§ **EXERCISE DATA**
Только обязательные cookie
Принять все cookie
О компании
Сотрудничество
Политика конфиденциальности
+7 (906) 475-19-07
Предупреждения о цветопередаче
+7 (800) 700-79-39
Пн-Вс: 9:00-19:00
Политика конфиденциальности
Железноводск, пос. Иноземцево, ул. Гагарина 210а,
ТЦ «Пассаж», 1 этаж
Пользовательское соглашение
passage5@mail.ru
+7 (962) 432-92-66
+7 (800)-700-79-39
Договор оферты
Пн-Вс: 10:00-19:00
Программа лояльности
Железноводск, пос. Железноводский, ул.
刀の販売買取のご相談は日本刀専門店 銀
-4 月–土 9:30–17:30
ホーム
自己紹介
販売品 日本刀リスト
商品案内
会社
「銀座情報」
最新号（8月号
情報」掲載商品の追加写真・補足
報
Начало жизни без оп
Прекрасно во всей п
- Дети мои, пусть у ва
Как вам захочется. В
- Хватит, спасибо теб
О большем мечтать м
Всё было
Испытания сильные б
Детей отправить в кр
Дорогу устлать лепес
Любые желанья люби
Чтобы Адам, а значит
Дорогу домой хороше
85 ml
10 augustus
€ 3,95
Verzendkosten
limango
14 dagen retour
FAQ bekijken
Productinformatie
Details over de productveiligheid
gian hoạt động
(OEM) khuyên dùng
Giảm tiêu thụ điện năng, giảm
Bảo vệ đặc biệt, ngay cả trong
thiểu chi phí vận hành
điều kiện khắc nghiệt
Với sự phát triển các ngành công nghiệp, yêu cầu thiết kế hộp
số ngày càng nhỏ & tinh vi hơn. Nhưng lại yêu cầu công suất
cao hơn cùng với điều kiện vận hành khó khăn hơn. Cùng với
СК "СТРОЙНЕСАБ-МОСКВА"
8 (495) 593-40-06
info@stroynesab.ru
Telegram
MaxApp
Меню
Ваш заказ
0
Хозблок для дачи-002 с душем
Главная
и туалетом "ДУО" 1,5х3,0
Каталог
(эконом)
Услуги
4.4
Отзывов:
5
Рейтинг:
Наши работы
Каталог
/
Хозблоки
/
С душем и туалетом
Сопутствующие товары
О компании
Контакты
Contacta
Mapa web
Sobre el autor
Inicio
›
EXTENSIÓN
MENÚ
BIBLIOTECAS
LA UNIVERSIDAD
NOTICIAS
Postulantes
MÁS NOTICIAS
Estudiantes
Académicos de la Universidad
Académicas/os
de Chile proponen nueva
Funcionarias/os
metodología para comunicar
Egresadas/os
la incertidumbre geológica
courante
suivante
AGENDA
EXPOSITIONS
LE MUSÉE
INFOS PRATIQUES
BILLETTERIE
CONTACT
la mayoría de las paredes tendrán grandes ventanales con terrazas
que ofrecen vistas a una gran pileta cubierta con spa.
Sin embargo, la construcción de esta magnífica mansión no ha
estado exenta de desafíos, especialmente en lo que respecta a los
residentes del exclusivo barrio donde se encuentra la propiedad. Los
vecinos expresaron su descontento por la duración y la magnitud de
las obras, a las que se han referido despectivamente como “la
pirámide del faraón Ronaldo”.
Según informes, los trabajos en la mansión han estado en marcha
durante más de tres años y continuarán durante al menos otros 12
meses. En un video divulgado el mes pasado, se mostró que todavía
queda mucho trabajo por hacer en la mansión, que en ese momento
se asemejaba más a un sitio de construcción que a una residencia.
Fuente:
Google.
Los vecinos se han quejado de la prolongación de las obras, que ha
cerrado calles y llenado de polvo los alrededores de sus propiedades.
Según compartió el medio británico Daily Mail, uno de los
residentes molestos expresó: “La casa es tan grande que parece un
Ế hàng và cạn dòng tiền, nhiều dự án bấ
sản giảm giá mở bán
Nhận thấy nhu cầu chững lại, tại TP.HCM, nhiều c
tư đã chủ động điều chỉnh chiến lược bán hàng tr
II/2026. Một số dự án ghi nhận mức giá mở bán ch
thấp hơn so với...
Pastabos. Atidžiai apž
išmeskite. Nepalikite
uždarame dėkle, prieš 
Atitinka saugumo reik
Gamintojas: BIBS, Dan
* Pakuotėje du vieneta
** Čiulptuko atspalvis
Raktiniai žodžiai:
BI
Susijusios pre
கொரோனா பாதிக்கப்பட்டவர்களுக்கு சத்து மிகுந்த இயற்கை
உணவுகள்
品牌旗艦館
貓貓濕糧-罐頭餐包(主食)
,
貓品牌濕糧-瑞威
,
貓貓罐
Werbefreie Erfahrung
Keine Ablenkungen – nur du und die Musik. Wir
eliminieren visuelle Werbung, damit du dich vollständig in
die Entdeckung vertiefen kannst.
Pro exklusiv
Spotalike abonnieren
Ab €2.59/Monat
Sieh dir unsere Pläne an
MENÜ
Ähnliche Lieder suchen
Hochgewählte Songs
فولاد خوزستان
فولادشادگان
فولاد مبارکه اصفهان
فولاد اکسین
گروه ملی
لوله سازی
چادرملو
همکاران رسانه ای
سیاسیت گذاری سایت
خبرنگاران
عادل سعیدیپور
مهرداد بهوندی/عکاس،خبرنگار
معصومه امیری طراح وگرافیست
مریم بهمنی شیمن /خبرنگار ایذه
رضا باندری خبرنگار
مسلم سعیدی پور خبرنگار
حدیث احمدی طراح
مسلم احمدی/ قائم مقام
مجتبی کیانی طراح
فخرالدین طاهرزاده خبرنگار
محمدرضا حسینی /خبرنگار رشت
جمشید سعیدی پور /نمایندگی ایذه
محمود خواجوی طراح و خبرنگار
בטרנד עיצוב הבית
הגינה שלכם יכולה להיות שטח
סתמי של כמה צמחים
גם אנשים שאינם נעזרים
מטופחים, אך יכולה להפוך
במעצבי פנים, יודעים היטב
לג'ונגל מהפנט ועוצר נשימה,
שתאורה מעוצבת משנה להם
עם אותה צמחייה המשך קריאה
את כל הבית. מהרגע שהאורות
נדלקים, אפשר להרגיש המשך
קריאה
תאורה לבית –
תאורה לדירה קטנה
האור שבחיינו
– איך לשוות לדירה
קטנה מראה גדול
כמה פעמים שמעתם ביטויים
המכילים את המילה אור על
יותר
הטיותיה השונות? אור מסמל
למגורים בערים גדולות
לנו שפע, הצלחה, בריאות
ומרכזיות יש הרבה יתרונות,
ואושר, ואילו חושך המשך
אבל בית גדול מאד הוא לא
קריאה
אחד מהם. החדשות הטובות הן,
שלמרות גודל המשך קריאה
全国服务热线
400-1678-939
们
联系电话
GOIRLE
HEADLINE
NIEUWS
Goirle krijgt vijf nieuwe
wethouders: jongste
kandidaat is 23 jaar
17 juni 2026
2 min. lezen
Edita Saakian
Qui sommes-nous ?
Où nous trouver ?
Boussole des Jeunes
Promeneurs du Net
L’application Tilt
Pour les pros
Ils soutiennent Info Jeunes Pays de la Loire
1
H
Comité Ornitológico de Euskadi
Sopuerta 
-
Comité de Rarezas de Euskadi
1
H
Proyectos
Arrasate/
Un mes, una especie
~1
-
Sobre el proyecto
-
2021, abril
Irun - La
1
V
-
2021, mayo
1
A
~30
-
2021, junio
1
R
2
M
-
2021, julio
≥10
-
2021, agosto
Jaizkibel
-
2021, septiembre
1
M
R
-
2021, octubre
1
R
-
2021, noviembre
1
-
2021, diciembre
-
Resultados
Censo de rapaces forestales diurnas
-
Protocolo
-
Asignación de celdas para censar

§ **WORK TO COMPLETE**
Please restate word for word the lines of the material above, beginning with the one that holds "2021, agosto" and ending with the last.

§ **OUTPUT**
2021, agosto
Jaizkibel
-
2021, septiembre
1
M
R
-
2021, octubre
1
R
-
2021, noviembre
1
-
2021, diciembre
-
Resultados
Censo de rapaces forestales diurnas
-
Protocolo
-
Asignación de celdas para censar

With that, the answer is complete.